Pemakzulan adalah proses yang tidak boleh dianggap enteng, terutama dalam konteks krisis politik atau konflik kekuasaan. Konstitusi Indonesia telah menetapkan mekanisme yang ketat untuk mengatur proses ini, mulai dari usulan di DPR, pemeriksaan oleh Mahkamah Konstitusi, hingga keputusan akhir di MPR. Selain itu, proses pemakzulan juga harus didasarkan pada pelanggaran hukum yang serius, seperti pengkhianatan terhadap negara, korupsi, atau tindak pidana lainnya.
Pasal 7B ayat (1) Undang-Undang Dasar 1945 menyebutkan bahwa usulan pemberhentian presiden atau wakil presiden dapat diajukan oleh DPR kepada MPR. Proses pemakzulan melibatkan Mahkamah Konstitusi sebagai lembaga penilai dugaan pelanggaran hukum. MK memiliki waktu maksimal 90 hari untuk meneliti, mengadili, dan memberikan putusan terkait pendapat DPR.

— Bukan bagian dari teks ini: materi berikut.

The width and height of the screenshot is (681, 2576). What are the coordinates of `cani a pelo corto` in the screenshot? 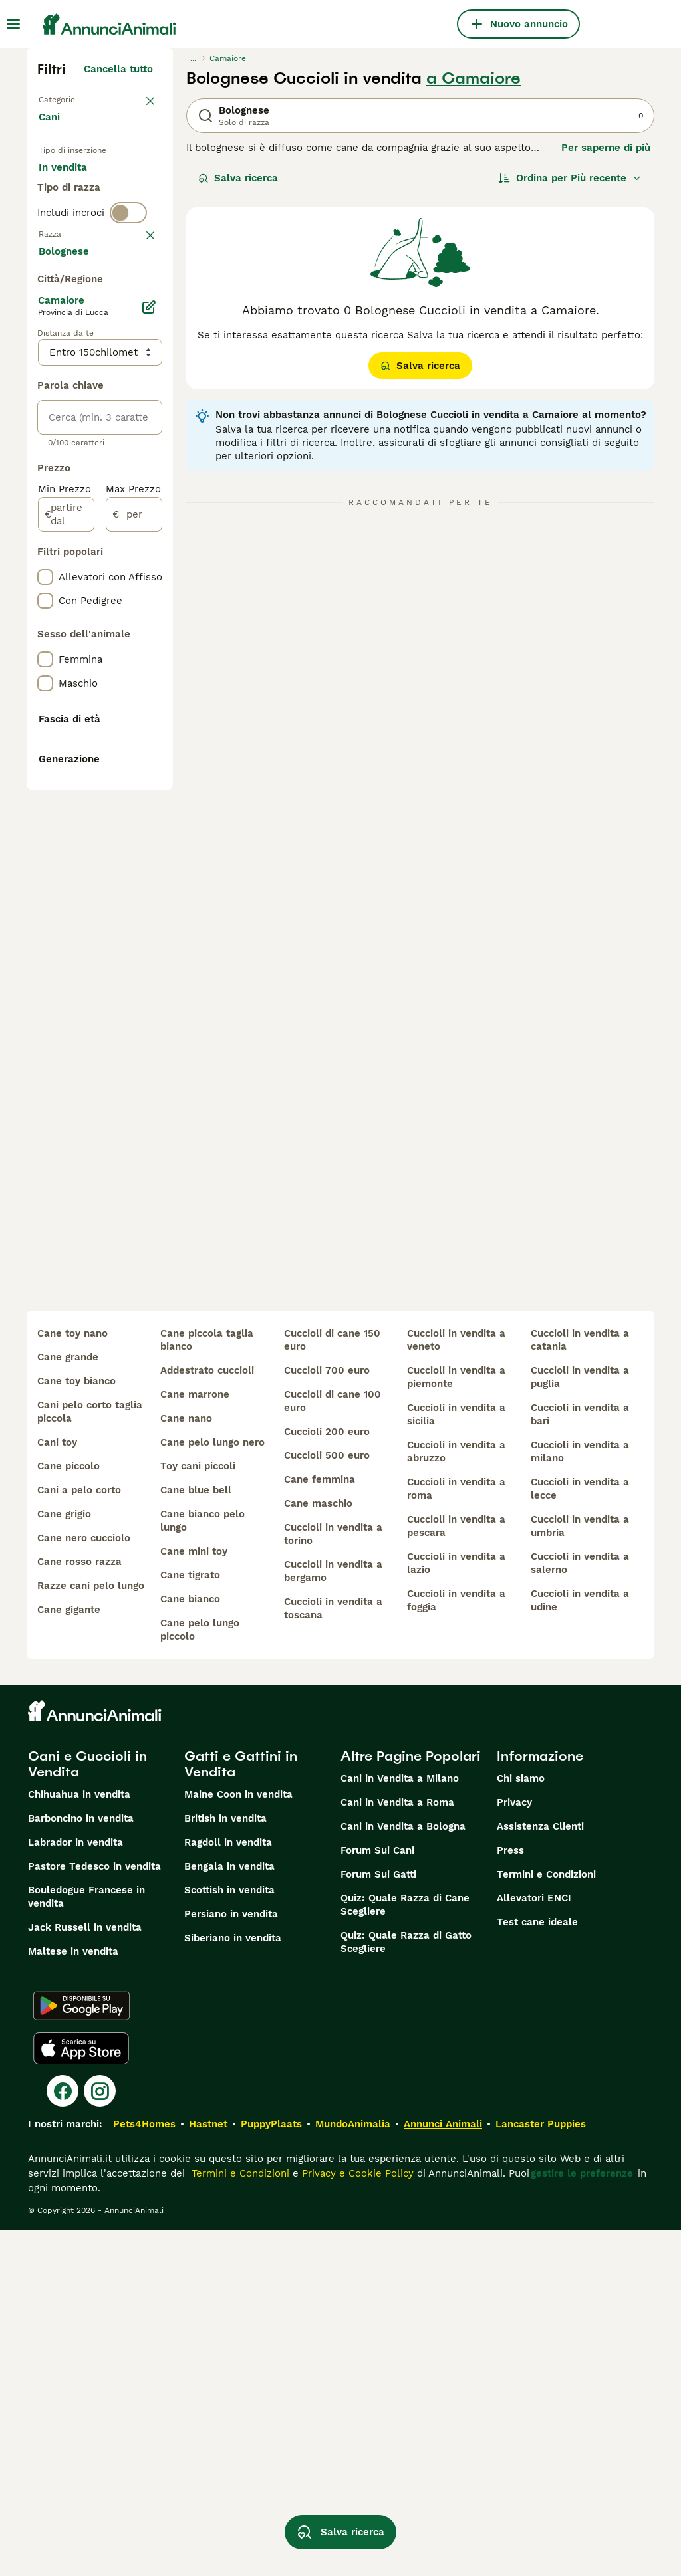 It's located at (79, 1836).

MPR memiliki peran penting dalam mengambil keputusan terkait pemakzulan, dimana keputusan tersebut hanya dapat diambil dalam rapat paripurna MPR yang dihadiri oleh sebagian besar anggota dan disetujui oleh dua pertiga dari anggota yang hadir. Sebelum keputusan diambil, presiden atau wakil presiden yang bersangkutan juga berhak untuk menyampaikan pembelaan di hadapan sidang MPR.
Dari proses ini, dapat disimpulkan bahwa pemakzulan presiden dan wakil presiden memerlukan proses hukum dan konstitusional yang ketat, yang melibatkan DPR, MK, dan MPR. Ini menunjukkan bahwa pemakzulan tidak bisa dilakukan secara sembarangan, melainkan harus melalui tahapan yang telah diatur sesuai dengan UUD 1945.